30 Января 2015
Davos, Russian prospects and economic challenges
VTB Capital’s Olga Podoinitsyna examines the relationship between the eurozone, Russia and the international economy through her experiences at the World Economics Forum in Davos
For me, Davos remains the only game in town for discussion of the latest thinking and ideas on the global economy, business and development. For marketing and communications professionals, it is always exciting to see what causes the big moments at Davos. What big idea is going to capture the imagination is a question attendees always wonder when making their way to the Swiss resort.
In 2013, Davos focused on the stubborn failure of the global economy to recover from the financial crisis, amid the woes in the eurozone and the US fiscal cliff. Last year, a key theme was harnessing technology to encourage the green shoots of economic growth. This year, participants discussed issues including wealth inequality, the eurozone and reviving growth through more unorthodox means (although many commentators now claim quantitative easing to be the new normal).
A look at the above list makes it clear how the World Economic Forum has retained its edge. Davos has a knack for highlighting the big issues of our time.

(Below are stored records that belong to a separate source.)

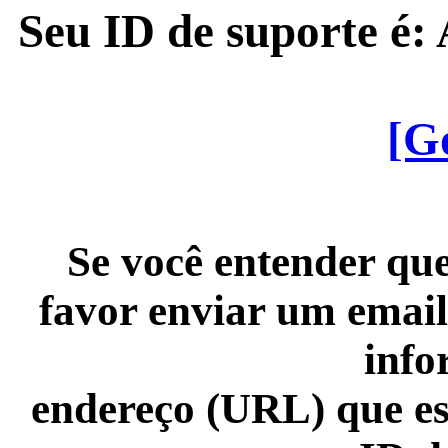
Seu ID de suporte é
[G
Se você entender que
favor enviar um email
info
endereço (URL) que es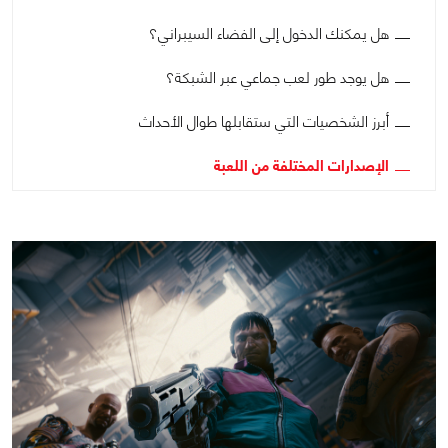
هل يمكنك الدخول إلى الفضاء السيبراني؟
هل يوجد طور لعب جماعي عبر الشبكة؟
أبرز الشخصيات التي ستقابلها طوال الأحداث
الإصدارات المختلفة من اللعبة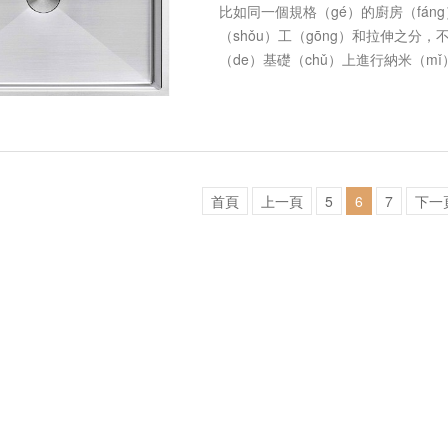
比如同一個規格（gé）的廚房（fán
（shǒu）工（gōng）和拉伸之分，
（de）基礎（chǔ）上進行納米（m
水槽還是拉（lā）伸水槽的（de）區
首頁
上一頁
5
6
7
下一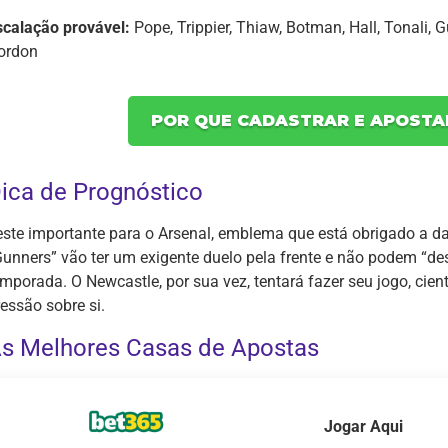
scalação provável:
Pope, Trippier, Thiaw, Botman, Hall, Tonali,
ordon
POR QUE CADASTRAR E APOSTA
ica de Prognóstico
este importante para o Arsenal, emblema que está obrigado a da
Gunners” vão ter um exigente duelo pela frente e não podem “de
emporada. O Newcastle, por sua vez, tentará fazer seu jogo, cien
essão sobre si.
s Melhores Casas de Apostas
Jogar Aqui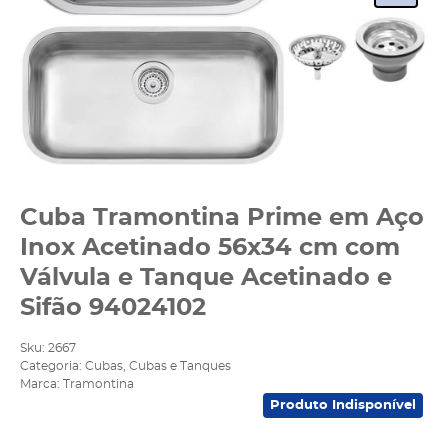
Cuba Tramontina Prime em Aço
Inox Acetinado 56x34 cm com
Válvula e Tanque Acetinado e
Sifão 94024102
Sku:
2667
Categoria:
Cubas
,
Cubas e Tanques
Marca:
Tramontina
Produto Indisponível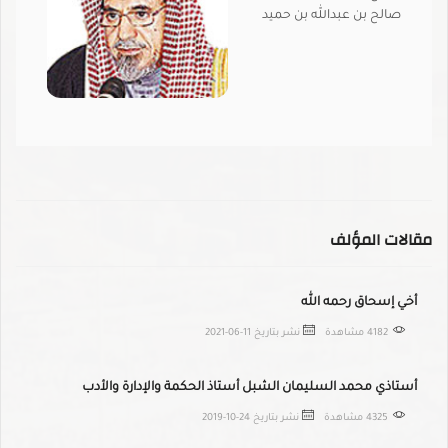
صالح بن عبدالله بن حميد
مقالات المؤلف
أخي إسحاق رحمه الله
4182 مشاهدة
نشر بتاريخ
2021-06-11
أستاذي محمد السليمان الشبل أستاذ الحكمة والإدارة والأدب
4325 مشاهدة
نشر بتاريخ
2019-10-24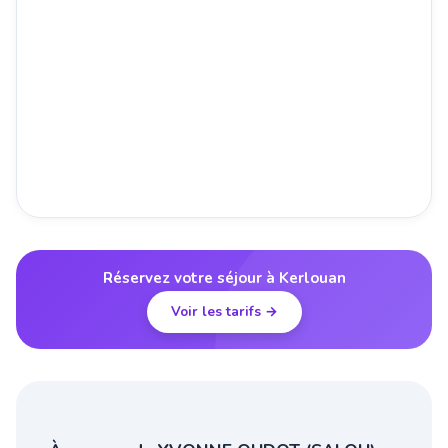
Réservez votre séjour à Kerlouan
Voir les tarifs →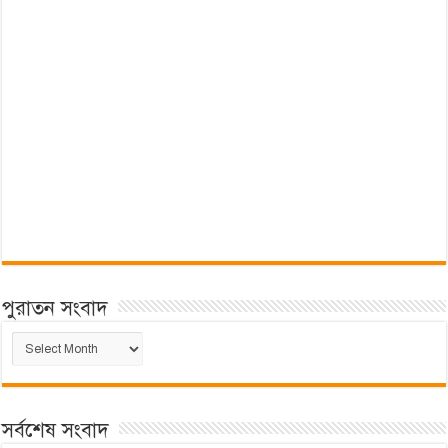
পুরাতন সংবাদ
পুরাতন
সংবাদ
সর্বশেষ সংবাদ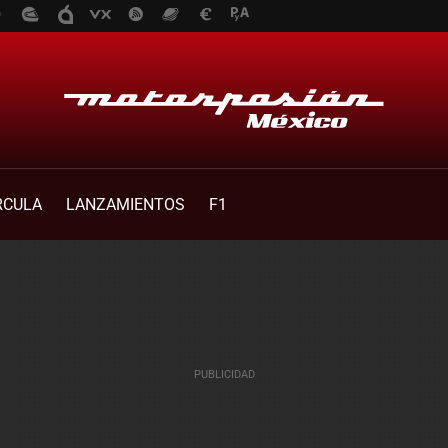
RCULA
LANZAMIENTOS
F1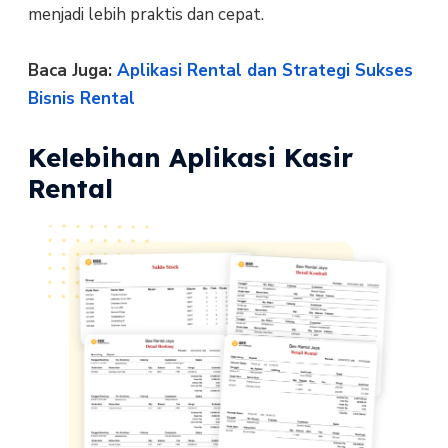
menjadi lebih praktis dan cepat.
Baca Juga:
Aplikasi Rental dan Strategi Sukses
Bisnis Rental
Kelebihan Aplikasi Kasir
Rental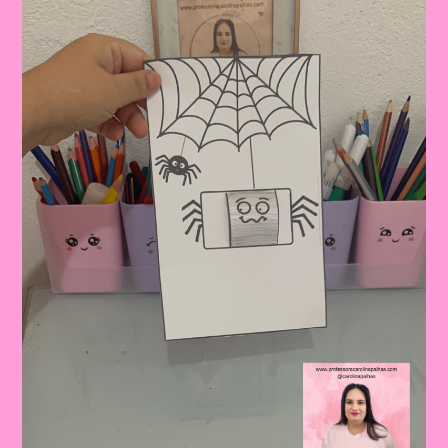
Aranha:
Planejamento
Semanal
Para
Educação
Infantil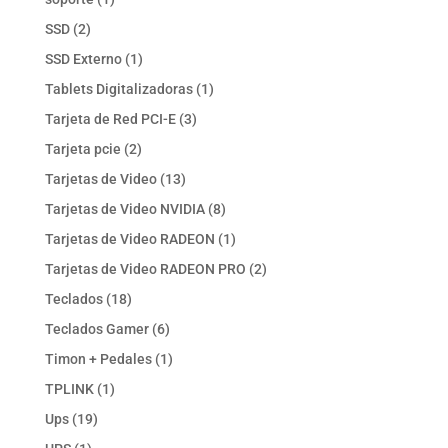
producto
2
SSD
2
productos
1
SSD Externo
1
producto
1
Tablets Digitalizadoras
1
producto
3
Tarjeta de Red PCI-E
3
productos
2
Tarjeta pcie
2
productos
13
Tarjetas de Video
13
productos
8
Tarjetas de Video NVIDIA
8
productos
1
Tarjetas de Video RADEON
1
producto
2
Tarjetas de Video RADEON PRO
2
productos
18
Teclados
18
productos
6
Teclados Gamer
6
productos
1
Timon + Pedales
1
producto
1
TPLINK
1
producto
19
Ups
19
productos
1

In our 24/7 media environment, the forum is able to rise above non-stop coverage of the latest crisis and join the dots between short-term problems and long term solutions.
Take the issue of the Russian economy, for example. Russia’s prospects in 2015 were a huge theme at this year’s forum. No doubt these are challenging times – as Russia’s largest investment bank, we at VTB Capital face questions all the time about doing business in the country.
But look closer, as Davos participants have been able to do, and you can see some indicators that Russia’s prospects in 2015 are on the uptick. The business community this year were bullish on the country’s prospects, with one investor regaling an audience with Warren Buffet’s famous advice, “Be fearful when others are greedy, but be greedy when others are fearful.” Clearly the business community is looking at Russia in 2015 – it will certainly be an interesting period.
VTB Capital’s event at Davos brought together over 70 high-profile investors and global business leaders to discuss some of these issues. The event, titled ‘Acknowledging Differences, Capturing Opportunities,’ was hosted by CNN’s Richard Quest, and looked at the implications of the US oil boom; the sustainability of public finances in a cheap oil economy; the prospects for growth in China and India; and the outlook for EU and US sanctions. On each issue, participants made interesting and novel contributions. While a number of investors claimed to be nervous about the global geopolitical situation for 2015, the overall point we took away from the event was that Russia had a key role to play in some of the big issues facing the global economy in 2015.